Mi chiamo Massimiliano Villani, ho 33 anni e sono un programmatore che si

diletta di scrittura. Non ho mai pubblicato nulla su carta e qualcosa in

alcuni siti internet "dedicati", diciamo così. Ho provveduto ad iscrivermi

e potete trovare le altre informazioni biografiche nella scheda di

iscrizione.

La Ballerina

Sono solo stasera.

Sono uscito tardi e i miei soliti amici sono andati chissà dove.

Non sai mai dove vanno gli amici quando esci troppo tardi, o quando esci

troppo presto. Alcune persone esistono a ore prestabilite. Poco prima o

poco dopo e ti sembra che non siano mai esistiti. O che siano scomparsi

per sempre. Il locale è piuttosto affollato, in penombra come al solito e

fumoso più del solito. Vado al mio solito posto in fondo al locale, vicino

al bancone. Sono più al buio di tutti e da lì riesco a controllare tutto.

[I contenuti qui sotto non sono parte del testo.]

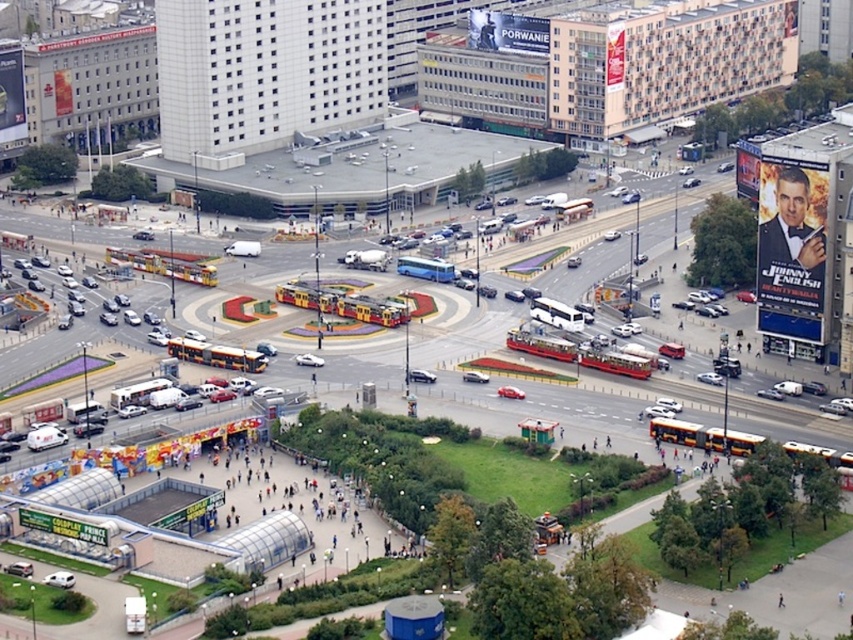 Between point (816, 166) and point (479, 12), which one is positioned behind?

Positioned behind is point (479, 12).

Can you confirm if metallic silver billboard at upper right is positioned below metallic silver billboard at upper center?

Indeed, metallic silver billboard at upper right is positioned under metallic silver billboard at upper center.

Describe the element at coordinates (791, 248) in the screenshot. The height and width of the screenshot is (640, 853). I see `metallic silver billboard at upper right` at that location.

Locate an element on the screen. The height and width of the screenshot is (640, 853). metallic silver billboard at upper right is located at coordinates (791, 248).

Between metallic silver billboard at upper center and metallic silver billboard at upper left, which one appears on the left side from the viewer's perspective?

metallic silver billboard at upper left is more to the left.

Where is `metallic silver billboard at upper center`? The image size is (853, 640). metallic silver billboard at upper center is located at coordinates (508, 33).

What do you see at coordinates (791, 248) in the screenshot? I see `metallic silver billboard at upper right` at bounding box center [791, 248].

Who is taller, metallic silver billboard at upper right or white glossy billboard at upper right?

Standing taller between the two is metallic silver billboard at upper right.

The image size is (853, 640). I want to click on metallic silver billboard at upper right, so click(791, 248).

Identify the location of metallic silver billboard at upper right. The height and width of the screenshot is (640, 853). (791, 248).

Non chiedetemi cosa serva controllare: è una delle mie tante manie. Ordino

la mia solita consumazione obbligatoria. Obbligatoria nel senso che è

richiesta dalle regole del locale, solita nel senso che è il mio solito

intruglio di birra chiara e vodka al limone. Comincio a bere.

 

La vedo che inizia a ballare. Lo stile lo conosco e anche la faccia è già

conosciuta; non dice una parola di italiano, credo che sia ungherese. Si

chiama Eva. Quando non balla fa la barista in questa bettola. Il pubblico

stasera è piuttosto anziano, cioè l'età media degli avventori è piuttosto

elevata. E succedono le solite cose ridicole. Soliti commenti, solite

risate, soliti goffi movimenti. Lei mi sta guardando, ma lo fa spesso. Lo

ha fatto anche le altre sere. Stasera sono solo, e tutto mi sembra più

solito che mai.

 

Vengo di frequente in questo locale, anche se non è più come era una

volta, quando ci divertivamo veramente tanto. E' vicino a casa mia, ed è

sempre stato un modo carino di passare una serata. Due anni fa è

cominciato tutto. Locale nuovo, almeno per me, ballerine, musica e

un'atmosfera molto familiare. Abbiamo tirato mattina molte volte io e i

soliti amici, abbiamo bevuto fiumi di vodka e tequila. Erano altri tempi.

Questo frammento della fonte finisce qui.